Il va fal­loir jeter ces pan­neaux, me dis-je. Puis je m’aven­ture à l’in­térieur du quadri­latère. Il forme cuvette.
- C’est pour ‘évac­u­a­tion de l’eau, n’est-ce pas?
- Oui, répond le petit mon­sieur, l’air indif­férent.
Nous deman­dons à revoir l’ap­parte­ment. Moi ou Gala, je ne sais plus. De tout évi­dence, par pitié. Mal nous en prend, le petit mon­sieur a refer­mé les deux ser­rures et le loquet. Lorsque nous retrou­vons enfin la rue, la femme reprend son babil:
- Il n’y pas de doute, c’est pour vous, c’est une occa­sion unique.
Tan­dis que le petit Mon­sieur se dirige vers une belle Jaguar dont la taille imposante le fait appa­raître encore plus petit qu’il n’est.

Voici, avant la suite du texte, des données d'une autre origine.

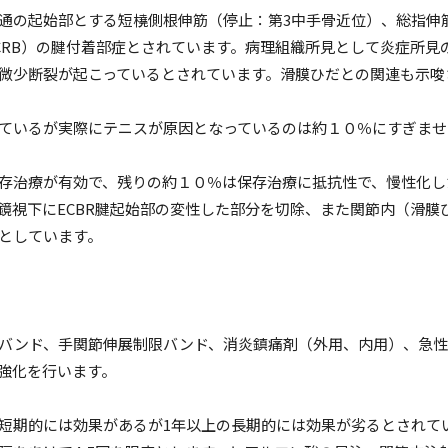
の起始部とする短橈側根伸筋（停止：第3中手骨近位）、総指伸
CRB）の腱付着部症とされています。病理組織所見として炎症所見
微少断裂が起こっているとされています。滑膜ひだとの関連も示唆
ているが実際にテニスが原因となっているのは約１０％にすぎませ
存治療が有効で、残りの約１０％は保存治療に抵抗性で、慢性化し
鏡視下にECBR腱起始部の変性した部分を切除、また関節内（滑膜
としています。
バンド、手関節伸展制限バンド、消炎鎮痛剤（外用、内用）、急性
強化を行います。
期的には効果があるが1年以上の長期的には効果が劣るとされて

L’an­nonce de vente de la mai­son pub­liée à grand frais dans la presse ne m’a valu aucun appel les trois pre­mières semaines de paru­tion et voilà qu’à Tor­re­vie­ja le télé­phone sonne. Le nom de l’ap­pelant s’af­fiche, Marc Bifrare. Je réponds dans les formes con­va­in­cu que ce ne peut être Marc Bifrare, le frère de mon édi­teur, lequel n’a aucune rai­son de m’ap­pel­er.
- Bon­jour Mon­sieur, dit celui qui appelle, j’ai pris con­nais­sance de l’an­nonce que vous avez fait pub­lié con­cer­nant la vente d’une mai­son…
- Oui, voilà, il s’ag­it d’une mai­son située..
Le genre de phrase dont on espère qu’elle con­va­in­cra l’in­ter­locu­teur de vis­iter la pro­priété, mais je suis inter­rompu:
- … Alexan­dre, c’est toi? Je recon­nais ta voix.
- Marc?
- Eton­nant, je n’ai pas du tout fait le rap­port!
- Moi j’ai vu ton nom et j’ai pen­sé que le télé­phone avait un problème.